▶ [Input]
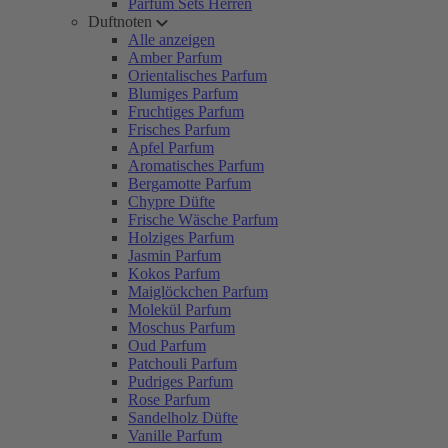
Parfum Sets Herren
Duftnoten
Alle anzeigen
Amber Parfum
Orientalisches Parfum
Blumiges Parfum
Fruchtiges Parfum
Frisches Parfum
Apfel Parfum
Aromatisches Parfum
Bergamotte Parfum
Chypre Düfte
Frische Wäsche Parfum
Holziges Parfum
Jasmin Parfum
Kokos Parfum
Maiglöckchen Parfum
Molekül Parfum
Moschus Parfum
Oud Parfum
Patchouli Parfum
Pudriges Parfum
Rose Parfum
Sandelholz Düfte
Vanille Parfum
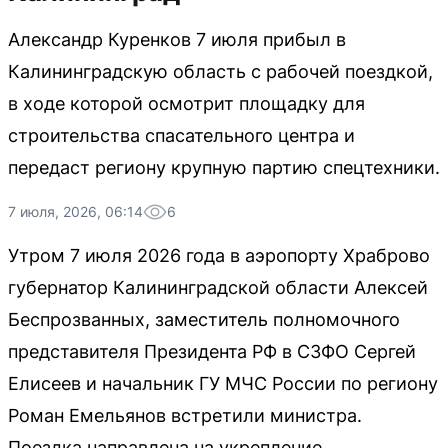
Александр Куренков 7 июля прибыл в
Калининградскую область с рабочей поездкой,
в ходе которой осмотрит площадку для
строительства спасательного центра и
передаст региону крупную партию спецтехники.
7 июля, 2026, 06:14
6
Утром 7 июля 2026 года в аэропорту Храброво
губернатор Калининградской области Алексей
Беспрозванных, заместитель полномочного
представителя Президента РФ в СЗФО Сергей
Елисеев и начальник ГУ МЧС России по региону
Роман Емельянов встретили министра.
Поездка направлена на укрепление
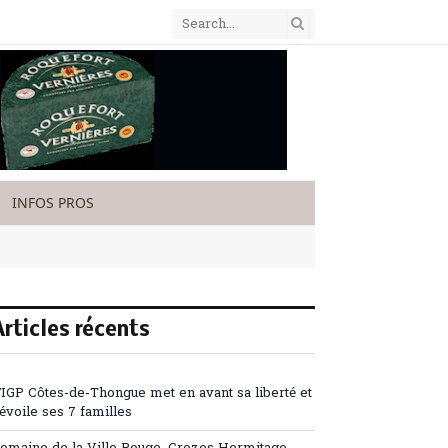
INFOS PROS
Articles récents
’IGP Côtes-de-Thongue met en avant sa liberté et
évoile ses 7 familles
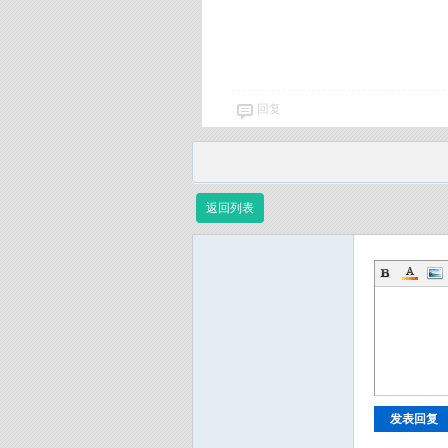
回复
返回列表
发表回复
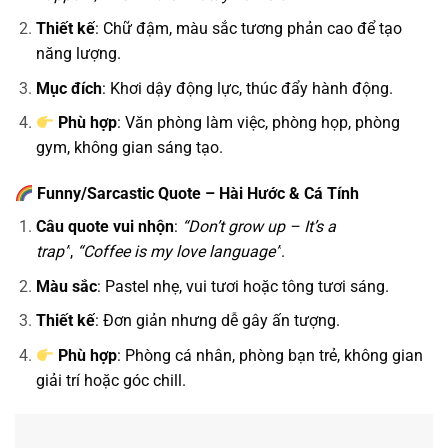
Thiết kế
: Chữ đậm, màu sắc tương phản cao để tạo
năng lượng.
Mục đích
: Khơi dậy động lực, thúc đẩy hành động.
Phù hợp
: Văn phòng làm việc, phòng họp, phòng
gym, không gian sáng tạo.
Funny/Sarcastic Quote – Hài Hước & Cá Tính
Câu quote vui nhộn
:
“Don’t grow up – It’s a
trap”
,
“Coffee is my love language”
.
Màu sắc
: Pastel nhẹ, vui tươi hoặc tông tươi sáng.
Thiết kế
: Đơn giản nhưng dễ gây ấn tượng.
Phù hợp
: Phòng cá nhân, phòng bạn trẻ, không gian
giải trí hoặc góc chill.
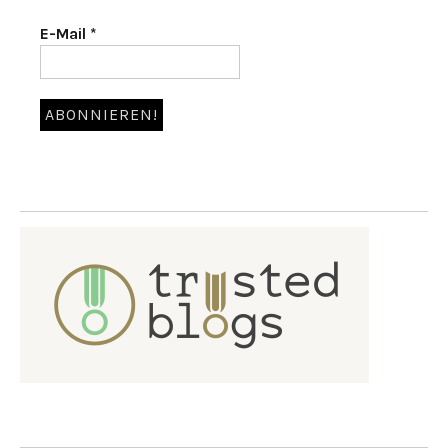
E-Mail
*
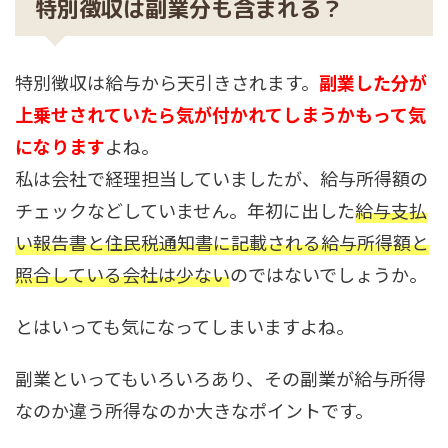
特別徴収は副業分も含まれる？
特別徴収は給与から天引きされます。
副業した分が
上乗せされていたら気が付かれてしまうかもって気
になります
よね。
私は会社で経理担当していましたが、給与所得額の
チェックなどしていません。年初に出した
給与支払
い報告書と住民税通知書に記載される給与所得額と
照合している会社は少ない
のではないでしょうか。
とはいっても気になってしまいますよね。
副業といってもいろいろあり、その副業が給与所得
なのか違う所得なのか大きなポイントです。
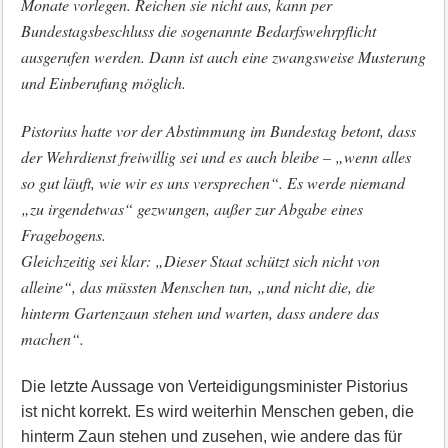
Monate vorlegen. Reichen sie nicht aus, kann per
Bundestagsbeschluss die sogenannte Bedarfswehrpflicht
ausgerufen werden. Dann ist auch eine zwangsweise Musterung
und Einberufung möglich.
Pistorius hatte vor der Abstimmung im Bundestag betont, dass
der Wehrdienst freiwillig sei und es auch bleibe – „wenn alles
so gut läuft, wie wir es uns versprechen“. Es werde niemand
„zu irgendetwas“ gezwungen, außer zur Abgabe eines
Fragebogens.
Gleichzeitig sei klar: „Dieser Staat schützt sich nicht von
alleine“, das müssten Menschen tun, „und nicht die, die
hinterm Gartenzaun stehen und warten, dass andere das
machen“.
Die letzte Aussage von Verteidigungsminister Pistorius
ist nicht korrekt. Es wird weiterhin Menschen geben, die
hinterm Zaun stehen und zusehen, wie andere das für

▶ [Task directions] Going through the records above line by line, transcribe each one exactly and skip any pictures.

▶ [Finished exercise]
Parfum Sets Herren
Duftnoten
Alle anzeigen
Amber Parfum
Orientalisches Parfum
Blumiges Parfum
Fruchtiges Parfum
Frisches Parfum
Apfel Parfum
Aromatisches Parfum
Bergamotte Parfum
Chypre Düfte
Frische Wäsche Parfum
Holziges Parfum
Jasmin Parfum
Kokos Parfum
Maiglöckchen Parfum
Molekül Parfum
Moschus Parfum
Oud Parfum
Patchouli Parfum
Pudriges Parfum
Rose Parfum
Sandelholz Düfte
Vanille Parfum
Александр Куренков 7 июля прибыл в
Калининградскую область с рабочей поездкой,
в ходе которой осмотрит площадку для
строительства спасательного центра и
передаст региону крупную партию спецтехники.
7 июля, 2026, 06:14
6
Утром 7 июля 2026 года в аэропорту Храброво
губернатор Калининградской области Алексей
Беспрозванных, заместитель полномочного
представителя Президента РФ в СЗФО Сергей
Елисеев и начальник ГУ МЧС России по региону
Роман Емельянов встретили министра.
Поездка направлена на укрепление
INFOS PROS
Articles récents
’IGP Côtes-de-Thongue met en avant sa liberté et
évoile ses 7 familles
回复
返回列表
发表回复
Thiết kế
: Chữ đậm, màu sắc tương phản cao để tạo
năng lượng.
Mục đích
: Khơi dậy động lực, thúc đẩy hành động.
Phù hợp
: Văn phòng làm việc, phòng họp, phòng
gym, không gian sáng tạo.
Funny/Sarcastic Quote – Hài Hước & Cá Tính
Câu quote vui nhộn
:
“Don’t grow up – It’s a
trap”
,
“Coffee is my love language”
.
Màu sắc
: Pastel nhẹ, vui tươi hoặc tông tươi sáng.
Thiết kế
: Đơn giản nhưng dễ gây ấn tượng.
Phù hợp
: Phòng cá nhân, phòng bạn trẻ, không gian
giải trí hoặc góc chill.
E-Mail
*
特別徴収は副業分も含まれる？
特別徴収は給与から天引きされます。
副業した分が
上乗せされていたら気が付かれてしまうかもって気
になります
よね。
私は会社で経理担当していましたが、給与所得額の
チェックなどしていません。年初に出した
給与支払
い報告書と住民税通知書に記載される給与所得額と
照合している会社は少ない
のではないでしょうか。
とはいっても気になってしまいますよね。
副業といってもいろいろあり、その副業が給与所得
なのか違う所得なのか大きなポイントです。
Monate vorlegen. Reichen sie nicht aus, kann per
Bundestagsbeschluss die sogenannte Bedarfswehrpflicht
ausgerufen werden. Dann ist auch eine zwangsweise Musterung
und Einberufung möglich.
Pistorius hatte vor der Abstimmung im Bundestag betont, dass
der Wehrdienst freiwillig sei und es auch bleibe – „wenn alles
so gut läuft, wie wir es uns versprechen“. Es werde niemand
„zu irgendetwas“ gezwungen, außer zur Abgabe eines
Fragebogens.
Gleichzeitig sei klar: „Dieser Staat schützt sich nicht von
alleine“, das müssten Menschen tun, „und nicht die, die
hinterm Gartenzaun stehen und warten, dass andere das
machen“.
Die letzte Aussage von Verteidigungsminister Pistorius
ist nicht korrekt. Es wird weiterhin Menschen geben, die
hinterm Zaun stehen und zusehen, wie andere das für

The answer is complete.